A single number is the whole answer: the count of lines in the records where "koop" occurs.

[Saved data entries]

_ _ _ _ _ _ _

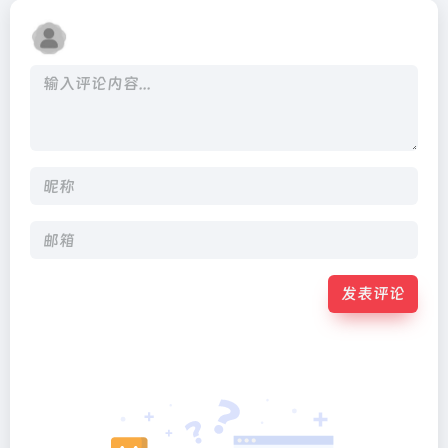
发表评论
Alternative:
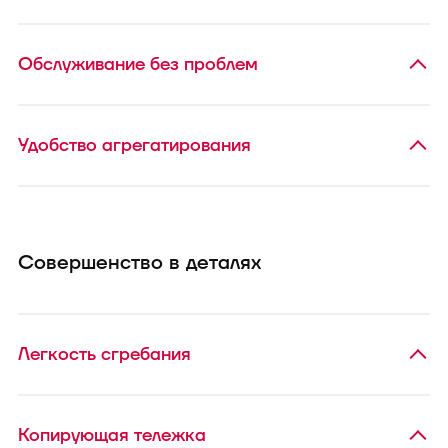
Обслуживание без проблем
Удобство агрегатирования
Совершенство в деталях
Легкость сгребания
Копирующая тележка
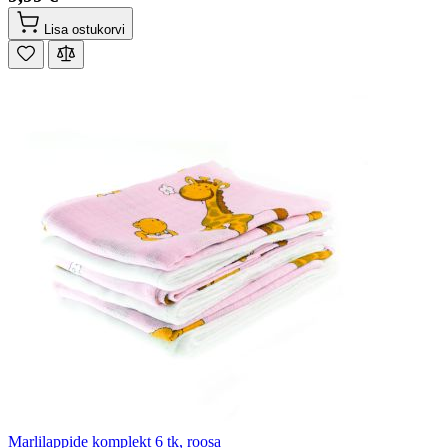
Lisa ostukorvi
Marlilappide komplekt 6 tk, roosa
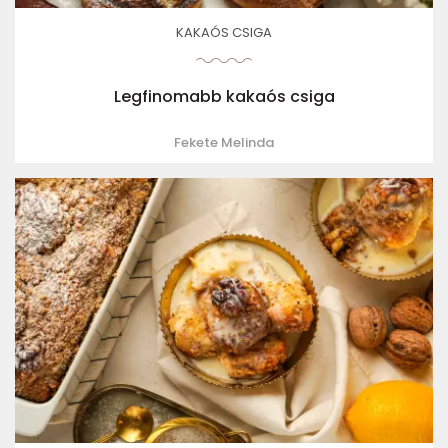
KAKAÓS CSIGA
Legfinomabb kakaós csiga
Fekete Melinda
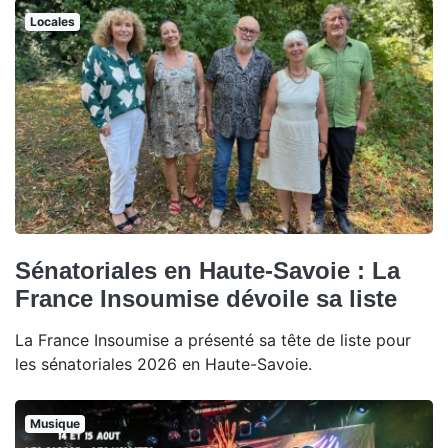
Locales
Sénatoriales en Haute-Savoie : La
France Insoumise dévoile sa liste
La France Insoumise a présenté sa tête de liste pour
les sénatoriales 2026 en Haute-Savoie.
Musique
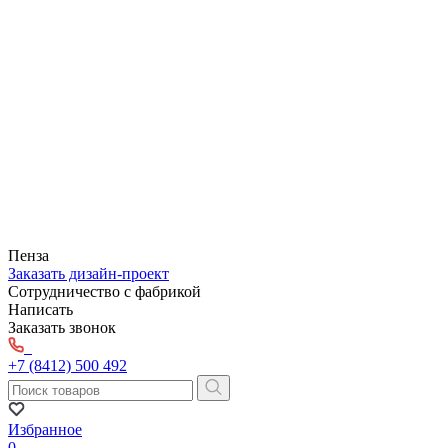
Пенза
Заказать дизайн-проект
Сотрудничество с фабрикой
Написать
Заказать звонок
+7 (8412) 500 492
Избранное
0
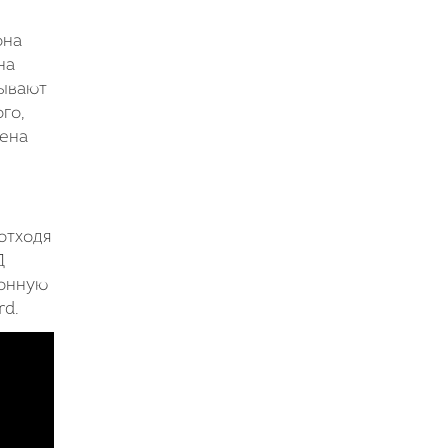
она
на
бывают
го,
лена
отходя
Д
ронную
rd.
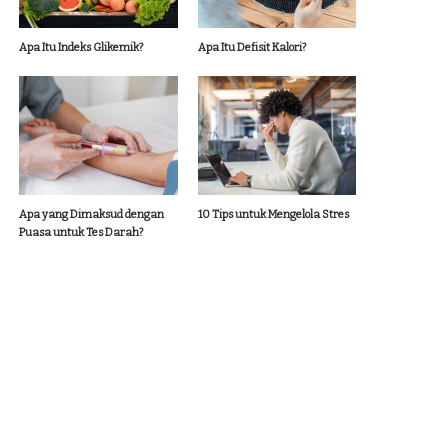
Apa Itu Indeks Glikemik?
Apa Itu Defisit Kalori?
Apa yang Dimaksud dengan
10 Tips untuk Mengelola Stres
Puasa untuk Tes Darah?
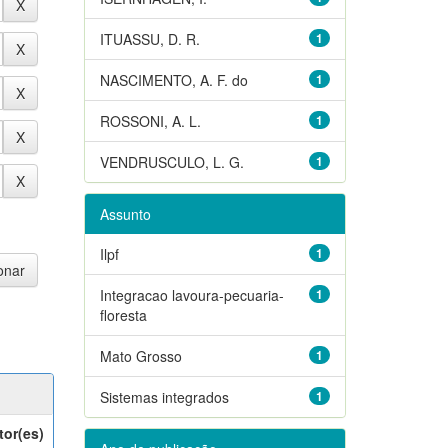
ITUASSU, D. R.
1
NASCIMENTO, A. F. do
1
ROSSONI, A. L.
1
VENDRUSCULO, L. G.
1
Assunto
Ilpf
1
Integracao lavoura-pecuaria-
1
floresta
Mato Grosso
1
Sistemas integrados
1
tor(es)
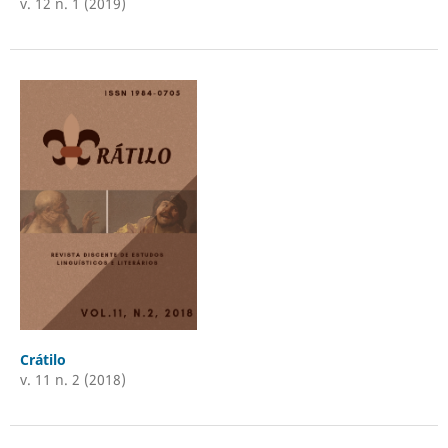
v. 12 n. 1 (2019)
Crátilo
v. 11 n. 2 (2018)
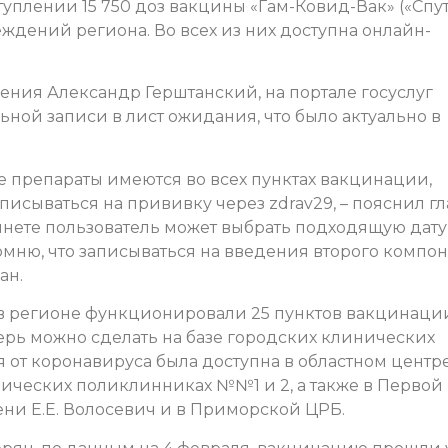
уплении 15 750 доз вакцины «Гам-Ковид-Вак» («Спу
еждений региона. Во всех из них доступна онлайн-
нения Александр Герштанский, на портале госуслуг
ной записи в лист ожидания, что было актуально в
препараты имеются во всех пунктах вакцинации,
писываться на прививку через zdrav29, – пояснил гл
инете пользователь может выбрать подходящую дату
ню, что записываться на введения второго компон
ан.
 в регионе функционировали 25 пунктов вакцинации
рь можно сделать на базе городских клинических
 от коронавируса была доступна в областном центре
нических поликлинниках №№1 и 2, а также в Первой
и Е.Е. Волосевич и в Приморской ЦРБ.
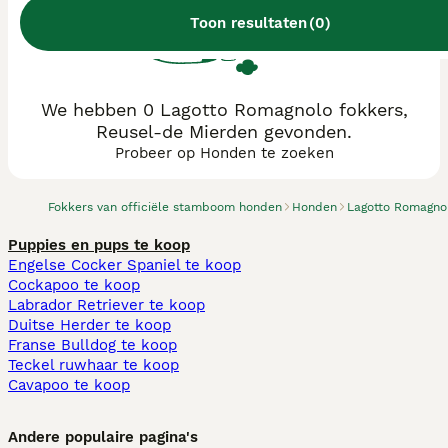
Toon resultaten
(
0
)
We hebben 0 Lagotto Romagnolo fokkers,
Reusel-de Mierden gevonden.
Probeer op Honden te zoeken
Fokkers van officiële stamboom honden
Honden
Lagotto Romagno
Puppies en pups te koop
Engelse Cocker Spaniel te koop
Cockapoo te koop
Labrador Retriever te koop
Duitse Herder te koop
Franse Bulldog te koop
Teckel ruwhaar te koop
Cavapoo te koop
Andere populaire pagina's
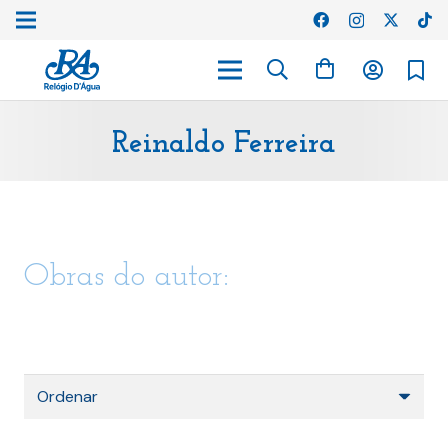
Reinaldo Ferreira
Obras do autor:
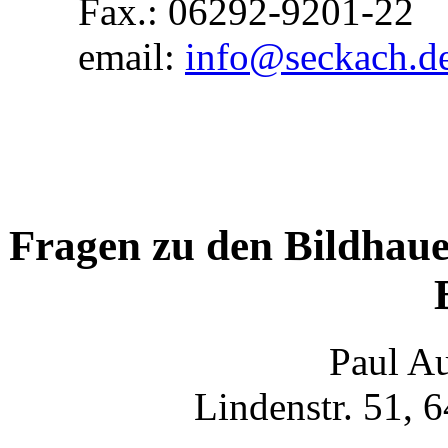
Fax.: 06292-9201-22
email:
info@seckach.d
Fragen zu den Bildhaue
Paul A
Lindenstr. 51, 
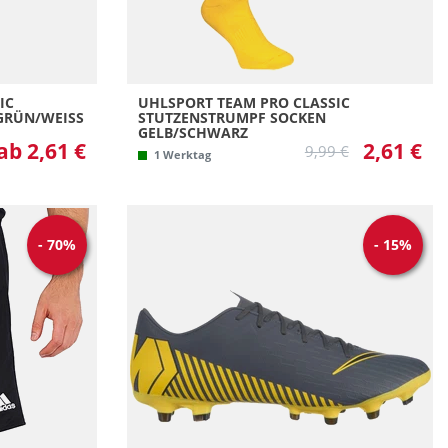
IC
UHLSPORT TEAM PRO CLASSIC
RÜN/WEISS
STUTZENSTRUMPF SOCKEN
GELB/SCHWARZ
ab 2,61 €
2,61 €
9,99 €
1 Werktag
-
70
%
-
15
%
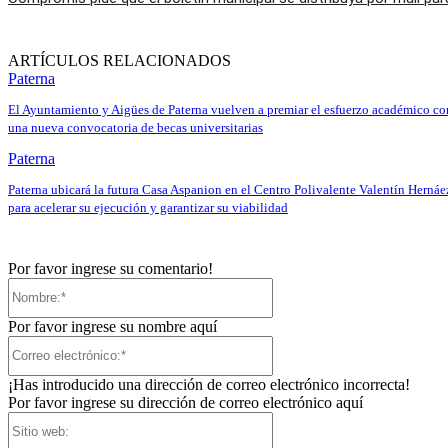
ARTÍCULOS RELACIONADOS
Paterna
El Ayuntamiento y Aigües de Paterna vuelven a premiar el esfuerzo académico co
una nueva convocatoria de becas universitarias
Paterna
Paterna ubicará la futura Casa Aspanion en el Centro Polivalente Valentín Hernáe
para acelerar su ejecución y garantizar su viabilidad
Por favor ingrese su comentario!
Nombre:*
Por favor ingrese su nombre aquí
Correo
electrónico:*
¡Has introducido una dirección de correo electrónico incorrecta!
Por favor ingrese su dirección de correo electrónico aquí
Sitio
web:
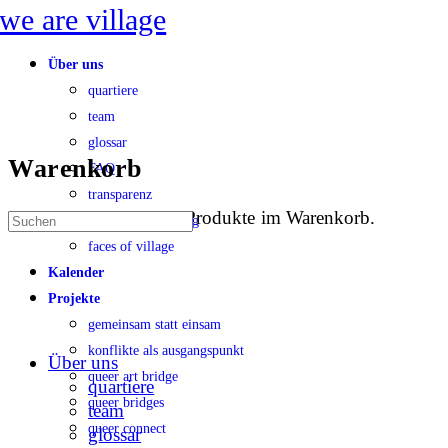
Toggle
Side
Panel
Über uns
quartiere
team
glossar
Warenkorb
FAQ
transparenz
Es befinden sich keine Produkte im Warenkorb.
Suche
konfliktbearbeitung
nach:
faces of village
Kalender
Projekte
gemeinsam statt einsam
konflikte als ausgangspunkt
Über uns
queer art bridge
quartiere
queer bridges
team
queer connect
glossar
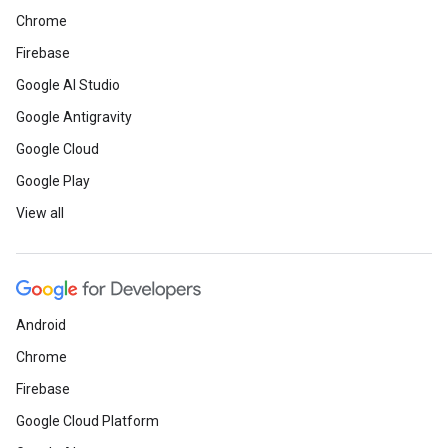
Chrome
Firebase
Google AI Studio
Google Antigravity
Google Cloud
Google Play
View all
Android
Chrome
Firebase
Google Cloud Platform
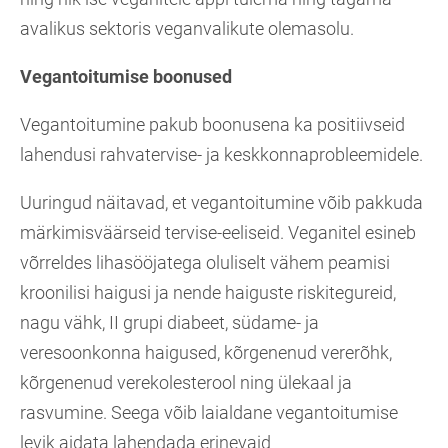
avalikus sektoris veganvalikute olemasolu.
Vegantoitumise boonused
Vegantoitumine pakub boonusena ka positiivseid
lahendusi rahvatervise- ja keskkonnaprobleemidele.
Uuringud näitavad, et vegantoitumine võib pakkuda
märkimisväärseid tervise-eeliseid. Veganitel esineb
võrreldes lihasööjatega oluliselt vähem peamisi
kroonilisi haigusi ja nende haiguste riskitegureid,
nagu vähk, II grupi diabeet, südame- ja
veresoonkonna haigused, kõrgenenud vererõhk,
kõrgenenud verekolesterool ning ülekaal ja
rasvumine. Seega võib laialdane vegantoitumise
levik aidata lahendada erinevaid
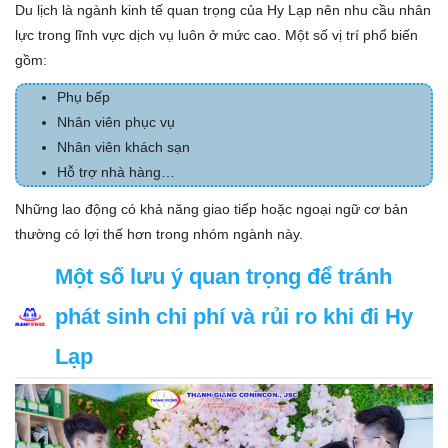
Du lịch là ngành kinh tế quan trọng của Hy Lạp nên nhu cầu nhân
lực trong lĩnh vực dịch vụ luôn ở mức cao. Một số vị trí phổ biến
gồm:
Phụ bếp
Nhân viên phục vụ
Nhân viên khách sạn
Hỗ trợ nhà hàng…
Những lao động có khả năng giao tiếp hoặc ngoại ngữ cơ bản
thường có lợi thế hơn trong nhóm ngành này.
Một số lưu ý quan trọng để tránh
phát sinh chi phí và rủi ro khi đi Hy
Lạp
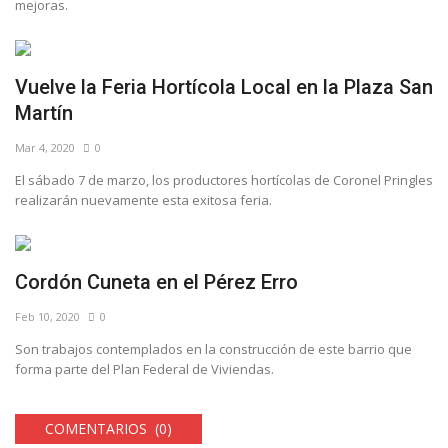
mejoras.
Vuelve la Feria Hortícola Local en la Plaza San
Martín
Mar 4, 2020
0
El sábado 7 de marzo, los productores hortícolas de Coronel Pringles
realizarán nuevamente esta exitosa feria.
Cordón Cuneta en el Pérez Erro
Feb 10, 2020
0
Son trabajos contemplados en la construcción de este barrio que
forma parte del Plan Federal de Viviendas.
COMENTARIOS (0)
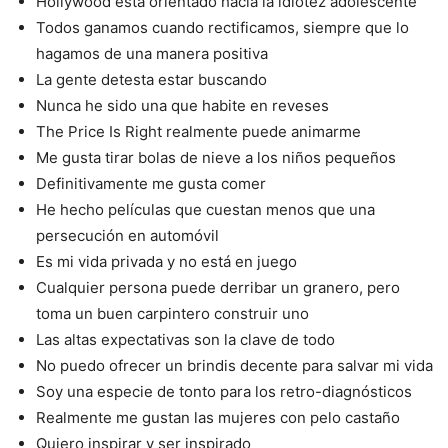
Hollywood está orientado hacia la idiotez adolescente
Todos ganamos cuando rectificamos, siempre que lo
hagamos de una manera positiva
La gente detesta estar buscando
Nunca he sido una que habite en reveses
The Price Is Right realmente puede animarme
Me gusta tirar bolas de nieve a los niños pequeños
Definitivamente me gusta comer
He hecho películas que cuestan menos que una
persecución en automóvil
Es mi vida privada y no está en juego
Cualquier persona puede derribar un granero, pero
toma un buen carpintero construir uno
Las altas expectativas son la clave de todo
No puedo ofrecer un brindis decente para salvar mi vida
Soy una especie de tonto para los retro-diagnósticos
Realmente me gustan las mujeres con pelo castaño
Quiero inspirar y ser inspirado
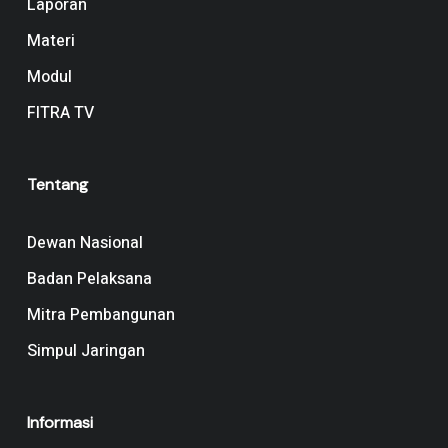
Laporan
Materi
Modul
FITRA TV
Tentang
Dewan Nasional
Badan Pelaksana
Mitra Pembangunan
Simpul Jaringan
Informasi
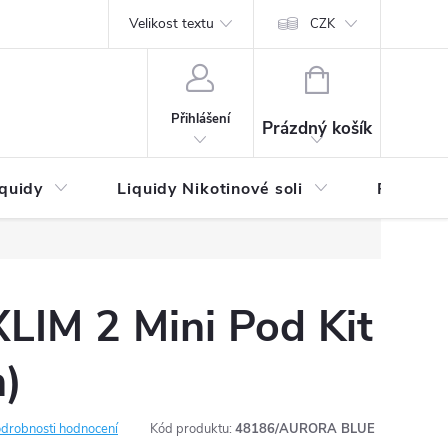
by platby
Reklamační řád
Velikost textu
Vrácení zboží a reklamace
Napi
CZK
NÁKUPNÍ
KOŠÍK
Přihlášení
Prázdný košík
iquidy
Liquidy Nikotinové soli
Příchutě
IM 2 Mini Pod Kit
)
drobnosti hodnocení
Kód produktu:
48186/AURORA BLUE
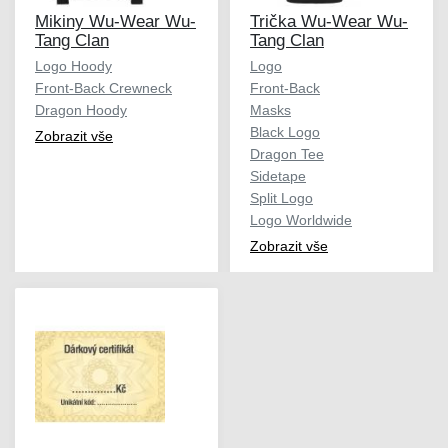
Mikiny Wu-Wear Wu-
Trička Wu-Wear Wu-
Tang Clan
Tang Clan
Logo Hoody
Logo
Front-Back Crewneck
Front-Back
Dragon Hoody
Masks
Black Logo
Zobrazit vše
Dragon Tee
Sidetape
Split Logo
Logo Worldwide
Zobrazit vše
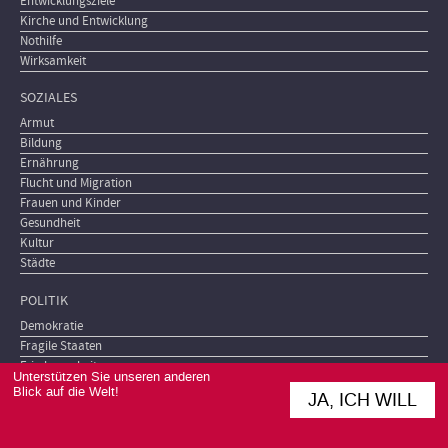
Entwicklungsziele
Kirche und Entwicklung
Nothilfe
Wirksamkeit
SOZIALES
Armut
Bildung
Ernährung
Flucht und Migration
Frauen und Kinder
Gesundheit
Kultur
Städte
POLITIK
Demokratie
Fragile Staaten
Friedensarbeit
Unterstützen Sie unseren anderen
Korruption
Blick auf die Welt!
JA, ICH WILL
Krieg, Waffen, Rüstung
Menschenrechte
Terrorismus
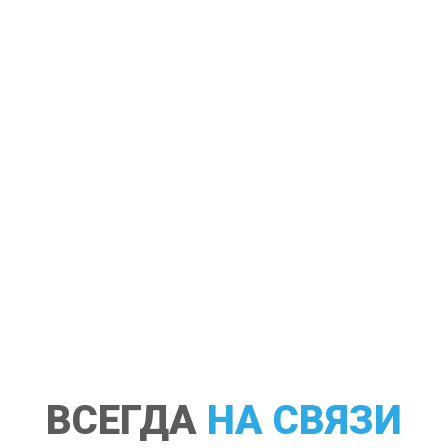
ВСЕГДА
НА СВЯЗИ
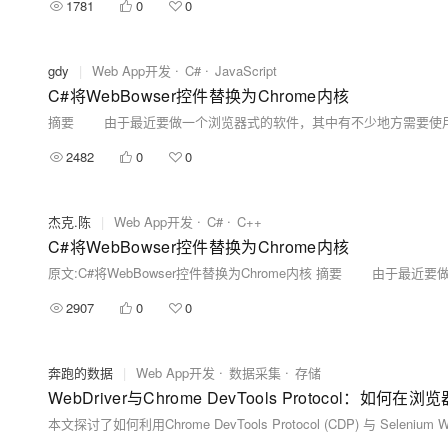
1781
0
0
gdy
|
Web App开发
C#
JavaScript
C#将WebBowser控件替换为Chrome内核
2482
0
0
杰克.陈
|
Web App开发
C#
C++
C#将WebBowser控件替换为Chrome内核
2907
0
0
奔跑的数据
|
Web App开发
数据采集
存储
WebDriver与Chrome DevTools Protocol：如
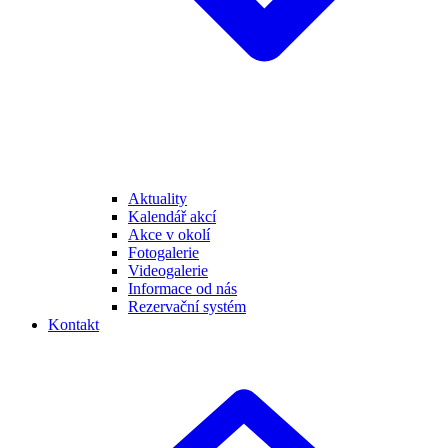
Aktuality
Kalendář akcí
Akce v okolí
Fotogalerie
Videogalerie
Informace od nás
Rezervační systém
Kontakt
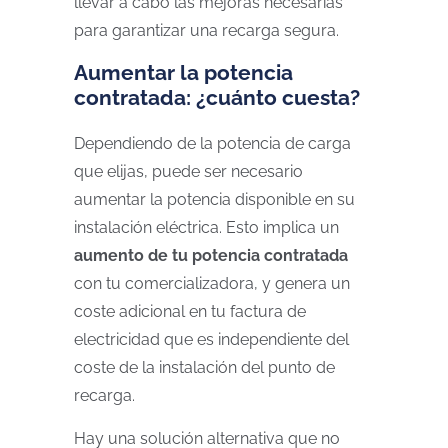
llevar a cabo las mejoras necesarias
para garantizar una recarga segura.
Aumentar la potencia
contratada: ¿cuánto cuesta?
Dependiendo de la potencia de carga
que elijas, puede ser necesario
aumentar la potencia disponible en su
instalación eléctrica. Esto implica un
aumento de tu potencia contratada
con tu comercializadora, y genera un
coste adicional en tu factura de
electricidad que es independiente del
coste de la instalación del punto de
recarga.
Hay una solución alternativa que no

_ _ _ _ _ _ _

__Solved problem__.
8